• _Records from a collection_:
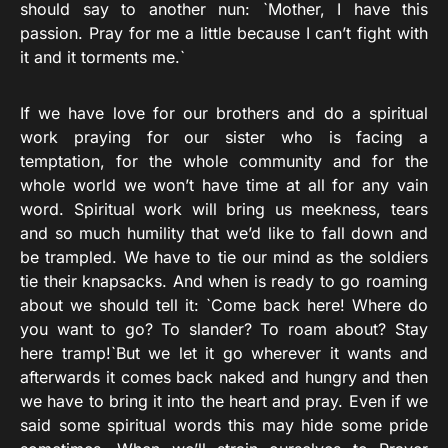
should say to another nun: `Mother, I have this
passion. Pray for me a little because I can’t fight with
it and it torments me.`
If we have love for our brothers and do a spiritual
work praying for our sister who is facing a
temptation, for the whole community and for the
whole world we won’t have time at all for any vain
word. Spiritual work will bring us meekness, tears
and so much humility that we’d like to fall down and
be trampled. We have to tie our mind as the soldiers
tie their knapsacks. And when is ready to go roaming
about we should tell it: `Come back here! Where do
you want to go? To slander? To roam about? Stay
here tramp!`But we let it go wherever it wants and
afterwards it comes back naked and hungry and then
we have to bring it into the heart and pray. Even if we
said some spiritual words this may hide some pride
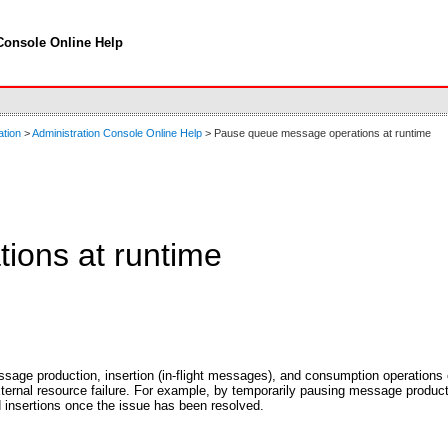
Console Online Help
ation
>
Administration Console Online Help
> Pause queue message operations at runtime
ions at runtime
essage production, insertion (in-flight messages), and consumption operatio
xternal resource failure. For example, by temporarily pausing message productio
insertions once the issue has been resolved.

• _THE PROBLEM_: Locate "it wants and" in the entries above. Copy, exactly and only, the lines from that line to the end, leaving out the pictures.

• _ANSWER TO THE PROBLEM_:
here tramp!`But we let it go wherever it wants and
afterwards it comes back naked and hungry and then
we have to bring it into the heart and pray. Even if we
said some spiritual words this may hide some pride
Console Online Help
ation
>
Administration Console Online Help
> Pause queue message operations at runtime
ions at runtime
essage production, insertion (in-flight messages), and consumption operatio
xternal resource failure. For example, by temporarily pausing message productio
insertions once the issue has been resolved.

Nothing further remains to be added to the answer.